Our Water Our World: Pesticides and Water Pollution

Learn how to manage pests while protecting the health of people, pets, and our environment with these tips from the City of Goleta Environmental Services Division.

Commonly used pesticides can be harmful to people and pets. They also pollute our water, air, and soil. While pesticides are used heavily in agriculture, more than half of California pesticide use is in urban and suburban areas—in and around our homes, schools, and businesses.

Threats to Wildlife and Water Quality

Commonly used pesticides poison birds, fish, and sensitive aquatic wildlife. In some locations, water contaminated with pesticides can migrate from creeks and surface waters into drinking water wells. We all need to do what we can to keep pesticides out of our creeks, streams, rivers, bays, and lakes.

Chlorpyrifos and diazinon, organophosphate pesticides, have been banned for residential use because they are so toxic to humans and the environment. These pesticides were either replaced or reformulated using other chemicals (“active ingredients”), that also cause water quality problems, including:


Pyrethroids are long-lived, synthetic pesticides that interfere with the function of an organism’s nervous system. They kill a wide variety of insect pests, including ants, cockroaches, and lawn grubs, but also earthworms and beneficial insects such as ladybugs and lacewings. When pyrethroids end up in our waters, they can kill crustaceans, aquatic insects, and fish.

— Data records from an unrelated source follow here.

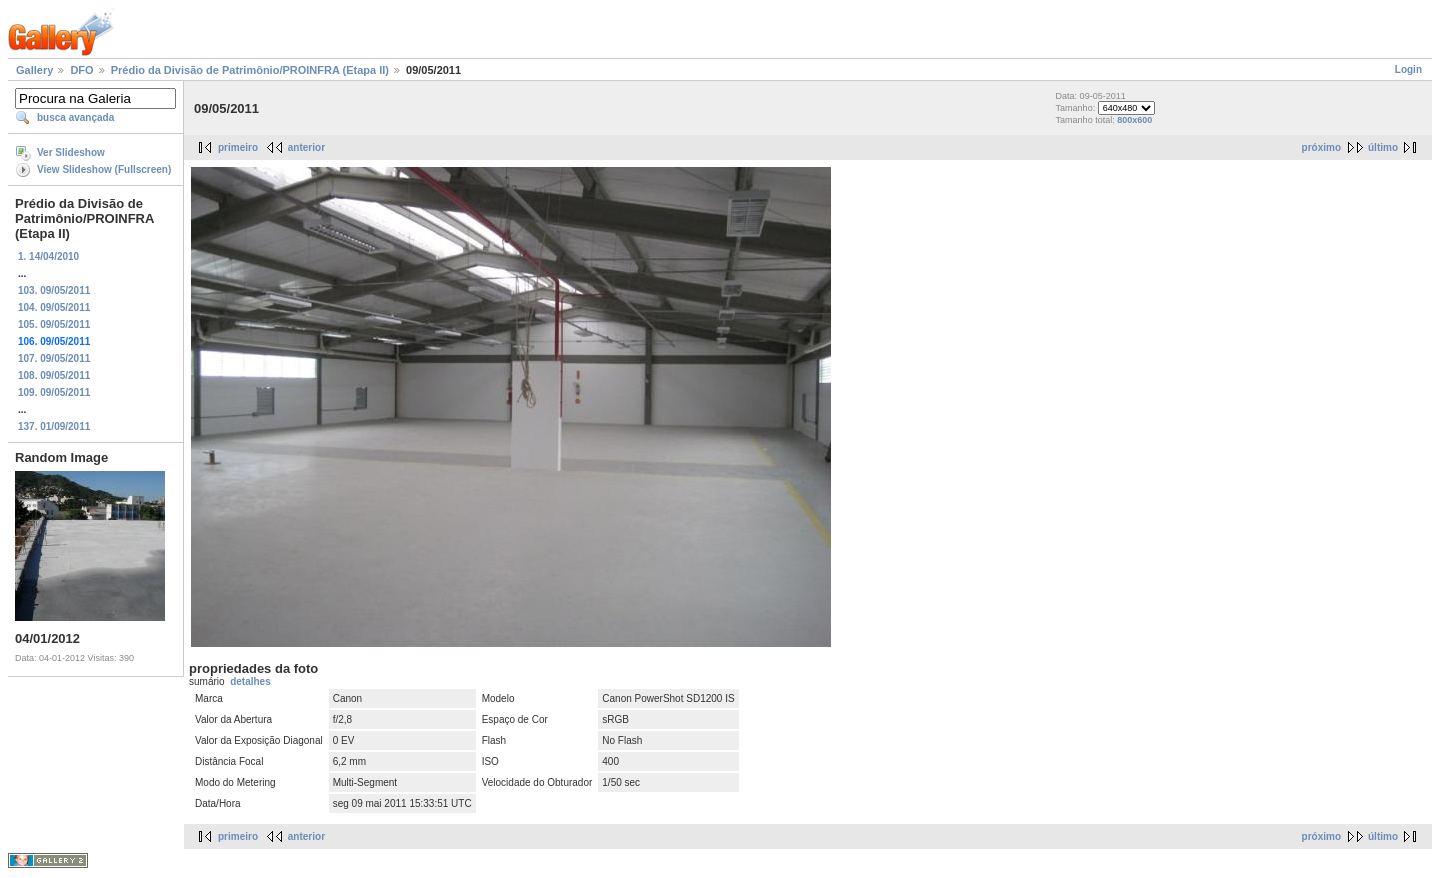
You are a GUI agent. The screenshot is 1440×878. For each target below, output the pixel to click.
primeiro (238, 147)
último (1383, 147)
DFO (81, 70)
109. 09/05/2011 (54, 392)
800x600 (1134, 120)
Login (1408, 69)
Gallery (34, 70)
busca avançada (75, 117)
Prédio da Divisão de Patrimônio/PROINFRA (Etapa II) (250, 70)
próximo (1321, 147)
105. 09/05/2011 (54, 324)
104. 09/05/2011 (54, 307)
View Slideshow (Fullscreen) (104, 169)
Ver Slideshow (71, 152)
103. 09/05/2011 (54, 290)
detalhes (250, 681)
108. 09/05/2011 (54, 375)
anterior (306, 147)
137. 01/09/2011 (54, 426)
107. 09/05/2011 (54, 358)
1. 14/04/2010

Products containing pyrethroids have active ingredient names typically ending in “-thrin,” including permethrin, bifenthrin, cyfluthrin, beta-cyfluthrin, cypermethrin, deltamethrin, lambda-cyhalothrin, and tralomethrin. An exception is esfenvalerate.



This is another widely used insecticide for controlling ants, beetles, cockroaches, fleas, ticks, termites, mole crickets, thrips, rootworms, weevils, and other insects. It is associated with bee colony collapse disorder. Fipronil is toxic to aquatic life, and to rabbits and ground-feeding birds such as chickens and turkeys.


One of the most widely used pesticide in the world, imidacloprid is a neonicotinoid pesticide also linked to honey bee colony collapse disorder. In January 2013, the European Food Safety Authority stated that neonicotinoids pose an unacceptably high risk to bees. Many local garden centers have taken neonicotinoid pesticides off their shelves voluntarily because of the current honey bee crisis.

Malathion and Carbaryl (Sevin)

These pesticides are water-soluble—which means that rain and over-watering can easily cause them to run off lawns and gardens, into storm drains and on to local creeks, bays, and the ocean. They are twice as toxic in salt water as in fresh water. Both are toxic to honey bees and other pollinators.

Managing Pests While Protecting People, Pets and the Environment
  1. When you apply pesticides, you’re treating the symptom, rather than the cause of pest problems. Physical barriers (window screens and caulking to keep pests out), biological controls (encouraging beneficial insects), and cultural controls (keeping a clean house and a healthy garden that attracts beneficial insects) are always preferable to pesticide use. In situations where a pesticide is necessary, the best products for the environment are less toxic, less persistent, and target pests — not beneficial insects.
  2. Follow the suggestions on pest prevention and less-toxic pest control in the Our Water Our World fact sheet series found on this website and in participating stores
  3. Find detailed information on pests and integrated pest management (IPM) approaches at ucanr.edu.

Find more information on Pesticides and Water Pollution in our OWOW brochures in English and Spanish

The City of Goleta along with the Cities of Buellton, Carpinteria, Solvang, Santa Barbara, Santa Maria, and the County of Santa Barbara have partnered with the OWOW organization to promote the use of less-toxic products in an effort to reduce pesticide pollution in our communities. By reducing pesticide use and the use of less-toxic products around the home, you can help reduce pesticides and other pollutants such as herbicides and fertilizers from being picked up while watering or when it rains and transported to the nearest storm drain inlet and into our waterways. The OWOW website is a great resource for finding less-toxic products to use around your home or garden.